The "Bigger Picture" Story
“It is not the strongest of the species that survive, nor the most
intelligent, but the one most responsive to change.”
–Charles Darwin

We once thought selling to be a problem-solving process based on the paradigm that decision-making is logical and rational. Understanding how humans really decide to act is actually a story of technology. Technology changes paradigms.
People once believed Earth was the center of the universe and all other objects orbited around it. Aristotle’s geocentric model served as the predominant cosmological system and the accepted paradigm into the sixteenth century. There were many good reasons to believe all heavenly bodies circled our planet. Astrological observations suggested that the stars, our sun, and all known planets revolved around Earth each day, making Earth the center of that system. The second common notion supporting the geocentric model was that Earth does not seem to move. To an earthbound observer, our planet appears grounded, solid, and stable. What better hypothesis could anyone have come up with, other than Earth was the center of the universe? There was no other explanation.
With the advent of the telescope, Copernicus observed new phenomena, such as instances of moons orbiting other planets. To the majority of people at the time, however, the evidence was not strong enough to change their beliefs. In 1609, further advancements in technology enabled Galileo to seriously question the geocentric paradigm. He was able to see the moons of Jupiter orbiting the planet. However, the evidence was still not great enough to change most people’s minds. It took one more year of technological progress on the telescope before the tipping point arrived. In that one defining year, as the technology of the telescope advanced, Galileo was able to observe additional planets in orbit around a greater body, just as he had observed with the moons of Jupiter. This was enough evidence to finally dispel the prevailing state-of-the-art model. Through disruptive technology, the world’s leading cosmological paradigm was finally turned on its head: Earth was no longer the center of the universe. “All truths are easy to understand
once they are discovered,” said Galileo. “The point is to discover
them.”
Logic is No Longer the Center of the Sales Universe.

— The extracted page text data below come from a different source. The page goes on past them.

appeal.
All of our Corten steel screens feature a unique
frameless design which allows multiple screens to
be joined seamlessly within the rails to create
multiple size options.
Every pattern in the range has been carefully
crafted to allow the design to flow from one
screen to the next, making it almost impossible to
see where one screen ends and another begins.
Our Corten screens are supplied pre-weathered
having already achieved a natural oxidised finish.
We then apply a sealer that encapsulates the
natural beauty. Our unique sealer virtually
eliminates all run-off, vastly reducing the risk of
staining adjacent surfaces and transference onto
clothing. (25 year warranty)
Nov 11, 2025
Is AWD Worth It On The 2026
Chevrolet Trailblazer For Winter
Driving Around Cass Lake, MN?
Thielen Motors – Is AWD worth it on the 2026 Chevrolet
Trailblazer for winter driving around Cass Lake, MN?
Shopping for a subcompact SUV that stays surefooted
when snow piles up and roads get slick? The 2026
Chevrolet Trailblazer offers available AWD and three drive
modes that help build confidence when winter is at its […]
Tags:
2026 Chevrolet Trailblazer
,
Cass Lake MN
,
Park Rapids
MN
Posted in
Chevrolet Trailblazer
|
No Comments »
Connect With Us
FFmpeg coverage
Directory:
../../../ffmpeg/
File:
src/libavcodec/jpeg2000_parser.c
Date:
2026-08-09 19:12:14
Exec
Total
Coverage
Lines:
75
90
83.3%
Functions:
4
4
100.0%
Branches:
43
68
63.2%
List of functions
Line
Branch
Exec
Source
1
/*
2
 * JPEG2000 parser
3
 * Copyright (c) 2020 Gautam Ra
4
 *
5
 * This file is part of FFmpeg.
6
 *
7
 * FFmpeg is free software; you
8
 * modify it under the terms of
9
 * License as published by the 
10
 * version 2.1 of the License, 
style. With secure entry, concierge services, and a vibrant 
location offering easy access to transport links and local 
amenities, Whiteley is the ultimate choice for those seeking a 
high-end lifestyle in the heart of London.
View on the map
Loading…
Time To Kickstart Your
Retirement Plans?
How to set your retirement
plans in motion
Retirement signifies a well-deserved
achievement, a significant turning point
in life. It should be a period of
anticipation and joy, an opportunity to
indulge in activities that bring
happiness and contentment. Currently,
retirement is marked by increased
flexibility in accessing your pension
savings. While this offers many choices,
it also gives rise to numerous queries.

Since recorded time, people have also been attempting to understand how our brains work and how we decide to act. In addition to the geocentric model, Aristotle also declared that reason and logic are at the center of our decision-making processes. Aristotle thought that emotion wreaks havoc on the decision-making process and that decisions should be grounded primarily in logic, reason, and rational thought. The science of the time and his own theory of "have knowledge of a scientific fact when we can prove that it could not be otherwise" kept his own paradigms intact. The realm of emotion, intuition, and "gut feel" went unexplained for centuries. Meanwhile, the paradigm of logic and reason became the basis for the study of influence and persuasion and found its way into twentieth- and early twenty-first-century paradigms of selling.
Just as Aristotle lacked a telescope that could reveal the true nature of the universe, he lacked a telescope into the brain that could reveal the true nature of human behavior. Even during most of the twentieth century, the brain was largely a mystery.
Since the mid–1990s, however, advances in technology have given neuroscientists the capability to monitor brain processes in real time. With the advent of technologies such as the magnetic resonance imaging (MRI), brain scanning, and other digital brain imaging technologies, a new era has emerged in the neurosciences. These technologies have given scientists a new telescope into the brain and have reshaped our understanding of human behaviors, such as what motivates us to act and how we make decisions (e.g., when and how to change and whom to trust).
It’s a classic case of disruptive new technologies changing a paradigm. We now have a new understanding of influence, persuasion, and selling. We are reminded that Earth is not the center of the universe; likewise, logic and reason, it turns out, are not at the center of our decision-making processes. Emotion is at the center of how humans decide to change - how we decide to buy – who we decide to buy from.